Stored data entries
=-=-=-=-=

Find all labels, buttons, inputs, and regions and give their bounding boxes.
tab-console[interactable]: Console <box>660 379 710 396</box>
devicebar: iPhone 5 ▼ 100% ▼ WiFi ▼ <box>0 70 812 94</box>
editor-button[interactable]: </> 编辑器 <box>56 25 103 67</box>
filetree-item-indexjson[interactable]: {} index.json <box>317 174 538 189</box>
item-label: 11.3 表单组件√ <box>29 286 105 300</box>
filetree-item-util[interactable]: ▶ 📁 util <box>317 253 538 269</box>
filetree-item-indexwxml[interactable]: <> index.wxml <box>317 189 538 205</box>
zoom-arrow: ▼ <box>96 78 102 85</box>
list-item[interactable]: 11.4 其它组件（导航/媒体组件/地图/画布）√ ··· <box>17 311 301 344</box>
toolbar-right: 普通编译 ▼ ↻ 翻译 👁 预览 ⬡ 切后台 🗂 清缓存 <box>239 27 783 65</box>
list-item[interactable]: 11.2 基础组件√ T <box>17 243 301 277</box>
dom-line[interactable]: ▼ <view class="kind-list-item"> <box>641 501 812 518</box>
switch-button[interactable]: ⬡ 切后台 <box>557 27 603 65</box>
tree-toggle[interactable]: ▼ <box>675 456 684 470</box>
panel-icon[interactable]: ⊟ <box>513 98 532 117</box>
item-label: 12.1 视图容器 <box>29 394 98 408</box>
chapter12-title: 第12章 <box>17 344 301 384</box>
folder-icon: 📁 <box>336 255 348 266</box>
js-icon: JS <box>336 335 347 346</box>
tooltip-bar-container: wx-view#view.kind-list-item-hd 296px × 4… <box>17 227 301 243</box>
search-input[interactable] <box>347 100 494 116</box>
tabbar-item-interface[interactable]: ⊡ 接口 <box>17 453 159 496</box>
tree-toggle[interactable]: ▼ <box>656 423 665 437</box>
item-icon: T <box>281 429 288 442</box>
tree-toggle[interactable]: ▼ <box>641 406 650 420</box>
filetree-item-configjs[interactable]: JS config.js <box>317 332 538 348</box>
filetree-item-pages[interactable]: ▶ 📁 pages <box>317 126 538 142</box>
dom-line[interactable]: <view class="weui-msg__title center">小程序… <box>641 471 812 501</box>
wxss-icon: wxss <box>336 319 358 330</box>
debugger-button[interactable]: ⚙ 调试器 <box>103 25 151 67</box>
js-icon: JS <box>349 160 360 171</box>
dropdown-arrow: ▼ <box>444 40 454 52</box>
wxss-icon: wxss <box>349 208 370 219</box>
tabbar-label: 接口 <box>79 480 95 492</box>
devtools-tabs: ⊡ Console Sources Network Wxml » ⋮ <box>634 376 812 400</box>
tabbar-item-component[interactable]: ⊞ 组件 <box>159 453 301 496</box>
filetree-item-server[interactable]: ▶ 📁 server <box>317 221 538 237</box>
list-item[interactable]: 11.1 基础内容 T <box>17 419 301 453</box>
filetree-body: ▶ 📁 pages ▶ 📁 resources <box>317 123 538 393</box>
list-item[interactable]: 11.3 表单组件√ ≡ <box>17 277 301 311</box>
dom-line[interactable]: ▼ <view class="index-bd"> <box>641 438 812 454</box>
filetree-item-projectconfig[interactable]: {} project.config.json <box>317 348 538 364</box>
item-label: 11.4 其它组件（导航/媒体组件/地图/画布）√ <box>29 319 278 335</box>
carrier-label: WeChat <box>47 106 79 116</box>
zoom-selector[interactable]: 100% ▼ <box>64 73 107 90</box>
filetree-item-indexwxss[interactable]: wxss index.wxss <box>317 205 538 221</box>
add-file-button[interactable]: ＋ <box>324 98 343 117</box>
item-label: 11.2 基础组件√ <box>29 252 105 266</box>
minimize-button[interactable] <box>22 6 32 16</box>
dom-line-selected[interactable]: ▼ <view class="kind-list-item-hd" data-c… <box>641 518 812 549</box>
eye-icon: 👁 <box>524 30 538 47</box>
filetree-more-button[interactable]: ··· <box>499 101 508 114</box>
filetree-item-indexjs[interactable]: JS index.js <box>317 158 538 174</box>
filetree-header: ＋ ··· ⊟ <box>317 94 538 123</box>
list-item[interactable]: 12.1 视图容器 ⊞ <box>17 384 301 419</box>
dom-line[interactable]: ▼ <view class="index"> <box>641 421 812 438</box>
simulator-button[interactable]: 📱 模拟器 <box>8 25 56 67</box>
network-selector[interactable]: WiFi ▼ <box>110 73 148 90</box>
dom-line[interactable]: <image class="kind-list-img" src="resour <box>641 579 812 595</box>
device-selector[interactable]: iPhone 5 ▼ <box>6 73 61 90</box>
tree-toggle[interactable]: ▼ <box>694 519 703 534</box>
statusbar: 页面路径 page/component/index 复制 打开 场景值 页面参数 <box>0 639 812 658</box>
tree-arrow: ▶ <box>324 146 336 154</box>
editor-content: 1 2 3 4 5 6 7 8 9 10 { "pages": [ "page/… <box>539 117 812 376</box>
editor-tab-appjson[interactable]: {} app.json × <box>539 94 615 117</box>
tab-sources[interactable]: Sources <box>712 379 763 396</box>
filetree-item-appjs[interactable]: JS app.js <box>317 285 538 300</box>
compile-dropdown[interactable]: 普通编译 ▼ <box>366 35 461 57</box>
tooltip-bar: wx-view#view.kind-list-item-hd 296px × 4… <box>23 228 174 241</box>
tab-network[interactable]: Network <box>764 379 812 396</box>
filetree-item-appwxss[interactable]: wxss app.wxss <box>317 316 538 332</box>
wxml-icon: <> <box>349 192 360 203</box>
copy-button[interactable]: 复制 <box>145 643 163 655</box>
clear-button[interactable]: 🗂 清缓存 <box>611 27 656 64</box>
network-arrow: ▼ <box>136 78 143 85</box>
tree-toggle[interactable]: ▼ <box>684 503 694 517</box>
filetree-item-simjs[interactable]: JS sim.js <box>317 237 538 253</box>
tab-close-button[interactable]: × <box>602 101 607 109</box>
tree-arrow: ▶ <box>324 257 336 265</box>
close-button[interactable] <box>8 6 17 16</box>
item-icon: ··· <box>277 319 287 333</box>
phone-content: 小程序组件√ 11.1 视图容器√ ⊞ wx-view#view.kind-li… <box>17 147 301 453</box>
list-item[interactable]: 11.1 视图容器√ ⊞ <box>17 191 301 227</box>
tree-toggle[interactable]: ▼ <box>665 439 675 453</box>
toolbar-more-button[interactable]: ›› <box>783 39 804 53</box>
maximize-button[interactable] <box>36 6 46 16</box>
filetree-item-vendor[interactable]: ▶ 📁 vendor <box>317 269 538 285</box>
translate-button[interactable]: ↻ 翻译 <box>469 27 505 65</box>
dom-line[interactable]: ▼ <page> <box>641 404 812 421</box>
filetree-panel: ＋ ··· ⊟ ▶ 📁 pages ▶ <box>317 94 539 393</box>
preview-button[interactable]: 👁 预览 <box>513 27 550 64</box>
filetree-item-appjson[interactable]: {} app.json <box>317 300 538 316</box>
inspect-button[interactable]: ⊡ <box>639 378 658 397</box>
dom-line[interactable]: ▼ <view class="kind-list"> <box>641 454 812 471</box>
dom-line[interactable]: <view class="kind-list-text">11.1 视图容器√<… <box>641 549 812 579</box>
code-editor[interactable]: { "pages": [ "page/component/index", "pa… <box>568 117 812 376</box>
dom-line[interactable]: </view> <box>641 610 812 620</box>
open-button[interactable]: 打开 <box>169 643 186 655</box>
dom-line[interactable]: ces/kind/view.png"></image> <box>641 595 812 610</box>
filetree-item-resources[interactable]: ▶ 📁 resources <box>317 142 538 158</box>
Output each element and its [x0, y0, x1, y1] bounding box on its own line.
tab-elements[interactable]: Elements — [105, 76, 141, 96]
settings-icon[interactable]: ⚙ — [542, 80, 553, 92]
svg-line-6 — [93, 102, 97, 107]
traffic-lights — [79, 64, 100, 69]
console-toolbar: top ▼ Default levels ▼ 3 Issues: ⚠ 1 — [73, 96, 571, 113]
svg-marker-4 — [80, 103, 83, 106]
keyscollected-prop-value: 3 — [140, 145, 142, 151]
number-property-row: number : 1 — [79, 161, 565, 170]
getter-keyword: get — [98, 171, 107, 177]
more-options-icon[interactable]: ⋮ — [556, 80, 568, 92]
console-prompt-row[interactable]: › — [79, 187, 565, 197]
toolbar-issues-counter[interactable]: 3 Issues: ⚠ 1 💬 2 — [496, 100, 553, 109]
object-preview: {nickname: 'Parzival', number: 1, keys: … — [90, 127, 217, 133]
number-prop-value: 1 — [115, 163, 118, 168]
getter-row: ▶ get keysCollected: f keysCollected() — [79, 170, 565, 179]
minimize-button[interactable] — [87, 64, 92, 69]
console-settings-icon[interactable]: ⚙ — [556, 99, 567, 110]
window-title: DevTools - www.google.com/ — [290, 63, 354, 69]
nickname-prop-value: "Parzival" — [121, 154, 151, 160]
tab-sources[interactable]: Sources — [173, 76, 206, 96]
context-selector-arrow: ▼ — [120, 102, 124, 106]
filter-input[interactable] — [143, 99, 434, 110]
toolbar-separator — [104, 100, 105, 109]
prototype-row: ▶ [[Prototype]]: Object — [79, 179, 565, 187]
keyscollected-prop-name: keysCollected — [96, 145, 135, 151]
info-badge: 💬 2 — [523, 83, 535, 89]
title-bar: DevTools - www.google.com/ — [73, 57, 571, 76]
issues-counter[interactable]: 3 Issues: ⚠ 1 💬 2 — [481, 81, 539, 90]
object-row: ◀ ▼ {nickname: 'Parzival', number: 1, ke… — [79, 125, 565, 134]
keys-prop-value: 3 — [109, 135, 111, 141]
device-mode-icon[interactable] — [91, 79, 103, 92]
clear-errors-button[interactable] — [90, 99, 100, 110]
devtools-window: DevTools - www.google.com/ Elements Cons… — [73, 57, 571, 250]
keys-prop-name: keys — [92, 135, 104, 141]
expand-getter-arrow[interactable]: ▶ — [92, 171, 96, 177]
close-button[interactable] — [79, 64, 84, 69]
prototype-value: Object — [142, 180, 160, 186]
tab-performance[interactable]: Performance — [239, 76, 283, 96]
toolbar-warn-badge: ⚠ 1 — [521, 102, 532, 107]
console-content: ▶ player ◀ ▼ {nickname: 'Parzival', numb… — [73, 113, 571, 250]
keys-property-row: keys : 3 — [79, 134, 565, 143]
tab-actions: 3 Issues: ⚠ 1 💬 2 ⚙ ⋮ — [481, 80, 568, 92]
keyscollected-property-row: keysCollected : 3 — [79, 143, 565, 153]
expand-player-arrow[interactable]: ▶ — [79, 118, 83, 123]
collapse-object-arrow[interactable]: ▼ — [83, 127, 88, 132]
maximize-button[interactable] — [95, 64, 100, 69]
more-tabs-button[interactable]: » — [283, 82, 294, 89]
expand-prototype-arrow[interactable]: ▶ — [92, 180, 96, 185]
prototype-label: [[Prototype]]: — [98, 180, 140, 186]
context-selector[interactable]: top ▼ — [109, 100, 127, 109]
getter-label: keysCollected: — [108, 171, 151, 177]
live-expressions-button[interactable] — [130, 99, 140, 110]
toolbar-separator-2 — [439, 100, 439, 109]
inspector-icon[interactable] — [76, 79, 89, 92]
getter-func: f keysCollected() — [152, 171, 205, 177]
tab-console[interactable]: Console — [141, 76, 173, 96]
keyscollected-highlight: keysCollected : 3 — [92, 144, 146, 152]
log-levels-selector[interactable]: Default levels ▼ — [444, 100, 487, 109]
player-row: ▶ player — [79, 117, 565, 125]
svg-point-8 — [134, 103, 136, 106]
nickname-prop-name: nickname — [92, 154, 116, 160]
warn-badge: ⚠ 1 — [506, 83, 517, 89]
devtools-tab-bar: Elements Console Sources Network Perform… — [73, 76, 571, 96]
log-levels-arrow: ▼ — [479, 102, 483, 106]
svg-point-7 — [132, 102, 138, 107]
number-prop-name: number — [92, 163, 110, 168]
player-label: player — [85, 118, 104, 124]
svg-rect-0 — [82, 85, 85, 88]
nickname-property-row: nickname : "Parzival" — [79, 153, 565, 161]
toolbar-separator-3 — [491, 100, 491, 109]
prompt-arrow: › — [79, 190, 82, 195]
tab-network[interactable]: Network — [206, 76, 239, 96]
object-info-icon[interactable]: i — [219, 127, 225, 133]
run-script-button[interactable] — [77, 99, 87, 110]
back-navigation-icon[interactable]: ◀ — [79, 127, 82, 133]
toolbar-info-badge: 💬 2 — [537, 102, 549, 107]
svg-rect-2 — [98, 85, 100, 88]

=-=-=-=-=

Task item. Write out each line above containing "Issues".

Written answer.
console-toolbar: top ▼ Default levels ▼ 3 Issues: ⚠ 1 — [73, 96, 571, 113]
toolbar-issues-counter[interactable]: 3 Issues: ⚠ 1 💬 2 — [496, 100, 553, 109]
issues-counter[interactable]: 3 Issues: ⚠ 1 💬 2 — [481, 81, 539, 90]
tab-actions: 3 Issues: ⚠ 1 💬 2 ⚙ ⋮ — [481, 80, 568, 92]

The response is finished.